• **MATERIAL SUPPLIED**:
※ ※ ※

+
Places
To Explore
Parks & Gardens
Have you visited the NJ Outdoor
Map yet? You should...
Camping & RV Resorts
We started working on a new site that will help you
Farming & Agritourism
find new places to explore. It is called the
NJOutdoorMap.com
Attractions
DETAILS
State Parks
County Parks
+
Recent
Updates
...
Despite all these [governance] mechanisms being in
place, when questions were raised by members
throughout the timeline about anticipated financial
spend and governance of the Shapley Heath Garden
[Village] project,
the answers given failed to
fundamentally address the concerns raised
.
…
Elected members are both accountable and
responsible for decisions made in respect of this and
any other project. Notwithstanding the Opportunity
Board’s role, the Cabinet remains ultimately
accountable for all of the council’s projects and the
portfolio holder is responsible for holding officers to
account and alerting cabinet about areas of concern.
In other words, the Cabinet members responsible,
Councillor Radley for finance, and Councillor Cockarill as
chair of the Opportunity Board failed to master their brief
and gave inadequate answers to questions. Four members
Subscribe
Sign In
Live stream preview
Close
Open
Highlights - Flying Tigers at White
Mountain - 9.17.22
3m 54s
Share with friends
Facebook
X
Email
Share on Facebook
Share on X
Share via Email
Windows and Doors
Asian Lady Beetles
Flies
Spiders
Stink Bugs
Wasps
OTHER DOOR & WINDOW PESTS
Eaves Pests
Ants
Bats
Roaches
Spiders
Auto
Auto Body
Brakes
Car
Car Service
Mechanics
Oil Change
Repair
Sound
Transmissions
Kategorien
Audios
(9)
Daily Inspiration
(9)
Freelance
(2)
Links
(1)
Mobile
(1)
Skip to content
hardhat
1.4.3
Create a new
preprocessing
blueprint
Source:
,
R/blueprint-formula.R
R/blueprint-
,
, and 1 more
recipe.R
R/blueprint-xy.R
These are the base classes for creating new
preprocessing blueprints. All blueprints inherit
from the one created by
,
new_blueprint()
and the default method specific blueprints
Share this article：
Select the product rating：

※ ※ ※

• **WHAT TO PRODUCE**:
For this exercise, the records above must be returned exactly.

• **RESULT FOR THIS EXERCISE**:
+
Places
To Explore
Parks & Gardens
Have you visited the NJ Outdoor
Map yet? You should...
Camping & RV Resorts
We started working on a new site that will help you
Farming & Agritourism
find new places to explore. It is called the
NJOutdoorMap.com
Attractions
DETAILS
State Parks
County Parks
+
Recent
Updates
...
Despite all these [governance] mechanisms being in
place, when questions were raised by members
throughout the timeline about anticipated financial
spend and governance of the Shapley Heath Garden
[Village] project,
the answers given failed to
fundamentally address the concerns raised
.
…
Elected members are both accountable and
responsible for decisions made in respect of this and
any other project. Notwithstanding the Opportunity
Board’s role, the Cabinet remains ultimately
accountable for all of the council’s projects and the
portfolio holder is responsible for holding officers to
account and alerting cabinet about areas of concern.
In other words, the Cabinet members responsible,
Councillor Radley for finance, and Councillor Cockarill as
chair of the Opportunity Board failed to master their brief
and gave inadequate answers to questions. Four members
Subscribe
Sign In
Live stream preview
Close
Open
Highlights - Flying Tigers at White
Mountain - 9.17.22
3m 54s
Share with friends
Facebook
X
Email
Share on Facebook
Share on X
Share via Email
Windows and Doors
Asian Lady Beetles
Flies
Spiders
Stink Bugs
Wasps
OTHER DOOR & WINDOW PESTS
Eaves Pests
Ants
Bats
Roaches
Spiders
Auto
Auto Body
Brakes
Car
Car Service
Mechanics
Oil Change
Repair
Sound
Transmissions
Kategorien
Audios
(9)
Daily Inspiration
(9)
Freelance
(2)
Links
(1)
Mobile
(1)
Skip to content
hardhat
1.4.3
Create a new
preprocessing
blueprint
Source:
,
R/blueprint-formula.R
R/blueprint-
,
, and 1 more
recipe.R
R/blueprint-xy.R
These are the base classes for creating new
preprocessing blueprints. All blueprints inherit
from the one created by
,
new_blueprint()
and the default method specific blueprints
Share this article：
Select the product rating：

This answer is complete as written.